= Work request =
Your response must be an exact transcription of the lines from the one containing "Faheem Saigol stresses competitive access" through the final line of the data.

*** Working data ***

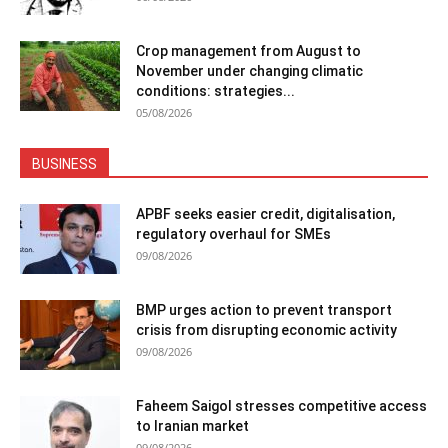
Crop management from August to
November under changing climatic
conditions: strategies...
05/08/2026
BUSINESS
APBF seeks easier credit, digitalisation,
regulatory overhaul for SMEs
09/08/2026
BMP urges action to prevent transport
crisis from disrupting economic activity
09/08/2026
Faheem Saigol stresses competitive access
to Iranian market
09/08/2026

*** End of Working data ***

= Output of the task =
Faheem Saigol stresses competitive access
to Iranian market
09/08/2026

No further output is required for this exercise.